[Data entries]
--- START ---
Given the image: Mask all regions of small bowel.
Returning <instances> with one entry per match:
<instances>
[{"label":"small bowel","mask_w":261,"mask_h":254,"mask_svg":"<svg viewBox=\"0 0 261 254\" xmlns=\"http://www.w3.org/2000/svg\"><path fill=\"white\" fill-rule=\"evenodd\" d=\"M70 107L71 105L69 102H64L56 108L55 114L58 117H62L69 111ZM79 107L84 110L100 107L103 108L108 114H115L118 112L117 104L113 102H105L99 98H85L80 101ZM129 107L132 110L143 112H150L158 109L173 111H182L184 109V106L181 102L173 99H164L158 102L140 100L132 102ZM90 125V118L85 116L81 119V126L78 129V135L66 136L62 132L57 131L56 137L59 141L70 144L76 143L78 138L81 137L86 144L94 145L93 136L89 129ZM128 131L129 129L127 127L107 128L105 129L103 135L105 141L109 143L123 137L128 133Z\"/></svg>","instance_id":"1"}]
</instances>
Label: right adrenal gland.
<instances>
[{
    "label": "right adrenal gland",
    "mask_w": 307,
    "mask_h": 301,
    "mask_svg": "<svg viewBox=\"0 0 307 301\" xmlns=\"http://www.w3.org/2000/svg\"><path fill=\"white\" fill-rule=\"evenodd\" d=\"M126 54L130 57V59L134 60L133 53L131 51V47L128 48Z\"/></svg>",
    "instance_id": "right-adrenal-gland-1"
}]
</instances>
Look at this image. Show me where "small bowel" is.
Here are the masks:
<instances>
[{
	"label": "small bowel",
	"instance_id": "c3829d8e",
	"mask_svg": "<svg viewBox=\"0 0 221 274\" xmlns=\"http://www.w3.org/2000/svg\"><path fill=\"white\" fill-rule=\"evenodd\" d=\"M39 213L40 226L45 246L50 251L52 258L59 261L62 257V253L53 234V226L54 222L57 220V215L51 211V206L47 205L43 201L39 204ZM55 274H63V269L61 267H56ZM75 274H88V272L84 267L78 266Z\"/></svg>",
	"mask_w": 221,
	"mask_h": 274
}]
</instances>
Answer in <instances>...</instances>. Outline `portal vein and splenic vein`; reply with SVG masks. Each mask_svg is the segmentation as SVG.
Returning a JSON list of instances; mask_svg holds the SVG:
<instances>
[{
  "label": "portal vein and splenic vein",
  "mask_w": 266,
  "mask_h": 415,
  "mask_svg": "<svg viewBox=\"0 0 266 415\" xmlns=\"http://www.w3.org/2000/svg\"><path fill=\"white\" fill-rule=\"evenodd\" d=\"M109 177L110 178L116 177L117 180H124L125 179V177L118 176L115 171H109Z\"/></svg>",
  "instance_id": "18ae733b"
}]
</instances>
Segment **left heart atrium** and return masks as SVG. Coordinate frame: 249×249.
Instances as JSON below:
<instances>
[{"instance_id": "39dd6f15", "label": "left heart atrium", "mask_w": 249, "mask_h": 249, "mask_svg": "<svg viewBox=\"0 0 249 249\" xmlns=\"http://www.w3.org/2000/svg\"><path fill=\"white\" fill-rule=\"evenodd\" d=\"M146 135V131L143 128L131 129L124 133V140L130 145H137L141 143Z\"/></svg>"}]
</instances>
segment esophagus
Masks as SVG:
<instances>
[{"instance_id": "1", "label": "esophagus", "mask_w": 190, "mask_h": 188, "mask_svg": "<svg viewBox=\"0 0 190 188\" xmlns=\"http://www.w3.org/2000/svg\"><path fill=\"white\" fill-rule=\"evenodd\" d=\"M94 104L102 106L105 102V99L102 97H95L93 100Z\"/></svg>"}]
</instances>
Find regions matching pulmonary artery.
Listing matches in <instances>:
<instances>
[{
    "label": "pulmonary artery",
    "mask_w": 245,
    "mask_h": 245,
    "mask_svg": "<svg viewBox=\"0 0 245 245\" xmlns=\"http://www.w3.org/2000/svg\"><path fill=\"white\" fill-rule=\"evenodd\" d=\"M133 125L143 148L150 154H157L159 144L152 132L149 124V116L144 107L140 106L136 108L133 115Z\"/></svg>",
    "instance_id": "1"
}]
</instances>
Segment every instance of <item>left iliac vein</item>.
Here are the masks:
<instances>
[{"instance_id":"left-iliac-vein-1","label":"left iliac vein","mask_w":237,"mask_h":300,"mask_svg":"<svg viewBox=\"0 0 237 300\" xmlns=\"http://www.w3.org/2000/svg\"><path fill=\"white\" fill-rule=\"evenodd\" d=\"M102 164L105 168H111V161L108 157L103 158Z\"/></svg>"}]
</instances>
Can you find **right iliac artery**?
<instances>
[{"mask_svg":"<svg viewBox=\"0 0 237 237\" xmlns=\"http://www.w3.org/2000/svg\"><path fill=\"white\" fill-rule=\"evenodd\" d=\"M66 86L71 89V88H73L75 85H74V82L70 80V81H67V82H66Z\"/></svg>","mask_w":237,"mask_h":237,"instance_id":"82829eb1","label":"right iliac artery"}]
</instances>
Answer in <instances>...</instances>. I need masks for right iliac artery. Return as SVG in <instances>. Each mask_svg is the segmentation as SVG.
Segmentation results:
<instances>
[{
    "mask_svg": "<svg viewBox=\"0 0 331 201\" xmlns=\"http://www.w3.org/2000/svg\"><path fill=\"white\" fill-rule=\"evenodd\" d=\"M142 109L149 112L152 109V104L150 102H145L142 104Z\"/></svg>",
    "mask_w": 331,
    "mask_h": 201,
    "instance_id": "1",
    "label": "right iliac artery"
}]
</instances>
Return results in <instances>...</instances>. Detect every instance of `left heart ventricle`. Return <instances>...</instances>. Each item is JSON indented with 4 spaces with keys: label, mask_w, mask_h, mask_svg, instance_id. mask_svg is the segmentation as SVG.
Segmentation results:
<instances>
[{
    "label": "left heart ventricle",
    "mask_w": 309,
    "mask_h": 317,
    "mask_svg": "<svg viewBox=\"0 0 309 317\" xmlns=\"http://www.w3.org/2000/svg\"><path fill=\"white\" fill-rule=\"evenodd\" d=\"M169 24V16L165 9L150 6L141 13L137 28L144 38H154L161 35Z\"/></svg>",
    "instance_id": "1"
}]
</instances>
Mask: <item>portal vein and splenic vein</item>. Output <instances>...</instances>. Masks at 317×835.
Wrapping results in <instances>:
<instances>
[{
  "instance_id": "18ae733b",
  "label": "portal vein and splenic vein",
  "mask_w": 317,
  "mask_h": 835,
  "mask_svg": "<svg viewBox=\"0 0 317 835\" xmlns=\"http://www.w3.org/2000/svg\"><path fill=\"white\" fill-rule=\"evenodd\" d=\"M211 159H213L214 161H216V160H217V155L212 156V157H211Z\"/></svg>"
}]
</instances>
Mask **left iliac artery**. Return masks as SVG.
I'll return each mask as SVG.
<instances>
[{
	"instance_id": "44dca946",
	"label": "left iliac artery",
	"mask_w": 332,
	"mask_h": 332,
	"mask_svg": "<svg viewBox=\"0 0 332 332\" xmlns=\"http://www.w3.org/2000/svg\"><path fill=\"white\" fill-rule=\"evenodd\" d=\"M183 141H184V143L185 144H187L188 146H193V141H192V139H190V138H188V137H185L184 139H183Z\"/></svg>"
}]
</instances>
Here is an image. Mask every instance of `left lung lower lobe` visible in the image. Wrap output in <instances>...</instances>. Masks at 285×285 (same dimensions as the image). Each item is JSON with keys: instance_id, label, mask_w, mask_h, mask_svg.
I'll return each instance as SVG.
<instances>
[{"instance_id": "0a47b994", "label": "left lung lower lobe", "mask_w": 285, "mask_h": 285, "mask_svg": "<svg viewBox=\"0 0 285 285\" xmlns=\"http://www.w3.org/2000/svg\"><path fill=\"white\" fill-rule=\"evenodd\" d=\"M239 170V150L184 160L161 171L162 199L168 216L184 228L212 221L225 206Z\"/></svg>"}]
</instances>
--- END ---
Assigned task: Write out every line from the records above, word for word.

Result below:
Given the image: Mask all regions of small bowel.
Returning <instances> with one entry per match:
<instances>
[{"label":"small bowel","mask_w":261,"mask_h":254,"mask_svg":"<svg viewBox=\"0 0 261 254\" xmlns=\"http://www.w3.org/2000/svg\"><path fill=\"white\" fill-rule=\"evenodd\" d=\"M70 107L71 105L69 102H64L56 108L55 114L58 117H62L69 111ZM79 107L84 110L100 107L103 108L108 114H115L118 112L117 104L113 102H105L99 98H85L80 101ZM129 107L132 110L143 112H150L158 109L173 111H182L184 109V106L181 102L173 99H164L158 102L140 100L132 102ZM90 125V118L85 116L81 119V126L78 129V135L66 136L62 132L57 131L56 137L59 141L70 144L76 143L78 138L81 137L86 144L94 145L93 136L89 129ZM128 131L129 129L127 127L107 128L105 129L103 135L105 141L109 143L123 137L128 133Z\"/></svg>","instance_id":"1"}]
</instances>
Label: right adrenal gland.
<instances>
[{
    "label": "right adrenal gland",
    "mask_w": 307,
    "mask_h": 301,
    "mask_svg": "<svg viewBox=\"0 0 307 301\" xmlns=\"http://www.w3.org/2000/svg\"><path fill=\"white\" fill-rule=\"evenodd\" d=\"M126 54L130 57V59L134 60L133 53L131 51V47L128 48Z\"/></svg>",
    "instance_id": "right-adrenal-gland-1"
}]
</instances>
Look at this image. Show me where "small bowel" is.
Here are the masks:
<instances>
[{
	"label": "small bowel",
	"instance_id": "c3829d8e",
	"mask_svg": "<svg viewBox=\"0 0 221 274\" xmlns=\"http://www.w3.org/2000/svg\"><path fill=\"white\" fill-rule=\"evenodd\" d=\"M39 213L40 226L45 246L50 251L52 258L59 261L62 257V253L53 234V226L54 222L57 220V215L51 211V206L47 205L43 201L39 204ZM55 274H63V269L61 267H56ZM75 274H88V272L84 267L78 266Z\"/></svg>",
	"mask_w": 221,
	"mask_h": 274
}]
</instances>
Answer in <instances>...</instances>. Outline `portal vein and splenic vein`; reply with SVG masks. Each mask_svg is the segmentation as SVG.
Returning a JSON list of instances; mask_svg holds the SVG:
<instances>
[{
  "label": "portal vein and splenic vein",
  "mask_w": 266,
  "mask_h": 415,
  "mask_svg": "<svg viewBox=\"0 0 266 415\" xmlns=\"http://www.w3.org/2000/svg\"><path fill=\"white\" fill-rule=\"evenodd\" d=\"M109 177L110 178L116 177L117 180H124L125 179V177L118 176L115 171H109Z\"/></svg>",
  "instance_id": "18ae733b"
}]
</instances>
Segment **left heart atrium** and return masks as SVG. Coordinate frame: 249×249.
Instances as JSON below:
<instances>
[{"instance_id": "39dd6f15", "label": "left heart atrium", "mask_w": 249, "mask_h": 249, "mask_svg": "<svg viewBox=\"0 0 249 249\" xmlns=\"http://www.w3.org/2000/svg\"><path fill=\"white\" fill-rule=\"evenodd\" d=\"M146 135V131L143 128L131 129L124 133V140L130 145H137L141 143Z\"/></svg>"}]
</instances>
segment esophagus
Masks as SVG:
<instances>
[{"instance_id": "1", "label": "esophagus", "mask_w": 190, "mask_h": 188, "mask_svg": "<svg viewBox=\"0 0 190 188\" xmlns=\"http://www.w3.org/2000/svg\"><path fill=\"white\" fill-rule=\"evenodd\" d=\"M94 104L102 106L105 102V99L102 97H95L93 100Z\"/></svg>"}]
</instances>
Find regions matching pulmonary artery.
Listing matches in <instances>:
<instances>
[{
    "label": "pulmonary artery",
    "mask_w": 245,
    "mask_h": 245,
    "mask_svg": "<svg viewBox=\"0 0 245 245\" xmlns=\"http://www.w3.org/2000/svg\"><path fill=\"white\" fill-rule=\"evenodd\" d=\"M133 125L143 148L150 154H157L159 144L152 132L149 124V116L144 107L140 106L136 108L133 115Z\"/></svg>",
    "instance_id": "1"
}]
</instances>
Segment every instance of <item>left iliac vein</item>.
Here are the masks:
<instances>
[{"instance_id":"left-iliac-vein-1","label":"left iliac vein","mask_w":237,"mask_h":300,"mask_svg":"<svg viewBox=\"0 0 237 300\" xmlns=\"http://www.w3.org/2000/svg\"><path fill=\"white\" fill-rule=\"evenodd\" d=\"M102 164L105 168H111V161L108 157L103 158Z\"/></svg>"}]
</instances>
Can you find **right iliac artery**?
<instances>
[{"mask_svg":"<svg viewBox=\"0 0 237 237\" xmlns=\"http://www.w3.org/2000/svg\"><path fill=\"white\" fill-rule=\"evenodd\" d=\"M66 86L71 89V88H73L75 85H74V82L70 80V81H67V82H66Z\"/></svg>","mask_w":237,"mask_h":237,"instance_id":"82829eb1","label":"right iliac artery"}]
</instances>
Answer in <instances>...</instances>. I need masks for right iliac artery. Return as SVG in <instances>. Each mask_svg is the segmentation as SVG.
Segmentation results:
<instances>
[{
    "mask_svg": "<svg viewBox=\"0 0 331 201\" xmlns=\"http://www.w3.org/2000/svg\"><path fill=\"white\" fill-rule=\"evenodd\" d=\"M142 109L149 112L152 109V104L150 102H145L142 104Z\"/></svg>",
    "mask_w": 331,
    "mask_h": 201,
    "instance_id": "1",
    "label": "right iliac artery"
}]
</instances>
Return results in <instances>...</instances>. Detect every instance of `left heart ventricle`. Return <instances>...</instances>. Each item is JSON indented with 4 spaces with keys: label, mask_w, mask_h, mask_svg, instance_id. mask_svg is the segmentation as SVG.
Segmentation results:
<instances>
[{
    "label": "left heart ventricle",
    "mask_w": 309,
    "mask_h": 317,
    "mask_svg": "<svg viewBox=\"0 0 309 317\" xmlns=\"http://www.w3.org/2000/svg\"><path fill=\"white\" fill-rule=\"evenodd\" d=\"M169 24V16L165 9L150 6L141 13L137 28L144 38H154L161 35Z\"/></svg>",
    "instance_id": "1"
}]
</instances>
Mask: <item>portal vein and splenic vein</item>. Output <instances>...</instances>. Masks at 317×835.
Wrapping results in <instances>:
<instances>
[{
  "instance_id": "18ae733b",
  "label": "portal vein and splenic vein",
  "mask_w": 317,
  "mask_h": 835,
  "mask_svg": "<svg viewBox=\"0 0 317 835\" xmlns=\"http://www.w3.org/2000/svg\"><path fill=\"white\" fill-rule=\"evenodd\" d=\"M211 159H213L214 161H216V160H217V155L212 156V157H211Z\"/></svg>"
}]
</instances>
Mask **left iliac artery**. Return masks as SVG.
I'll return each mask as SVG.
<instances>
[{
	"instance_id": "44dca946",
	"label": "left iliac artery",
	"mask_w": 332,
	"mask_h": 332,
	"mask_svg": "<svg viewBox=\"0 0 332 332\" xmlns=\"http://www.w3.org/2000/svg\"><path fill=\"white\" fill-rule=\"evenodd\" d=\"M183 141H184V143L185 144H187L188 146H193V141H192V139H190V138H188V137H185L184 139H183Z\"/></svg>"
}]
</instances>
Here is an image. Mask every instance of `left lung lower lobe` visible in the image. Wrap output in <instances>...</instances>. Masks at 285×285 (same dimensions as the image). Each item is JSON with keys: instance_id, label, mask_w, mask_h, mask_svg.
I'll return each instance as SVG.
<instances>
[{"instance_id": "0a47b994", "label": "left lung lower lobe", "mask_w": 285, "mask_h": 285, "mask_svg": "<svg viewBox=\"0 0 285 285\" xmlns=\"http://www.w3.org/2000/svg\"><path fill=\"white\" fill-rule=\"evenodd\" d=\"M239 170V150L184 160L161 171L162 199L168 216L184 228L212 221L225 206Z\"/></svg>"}]
</instances>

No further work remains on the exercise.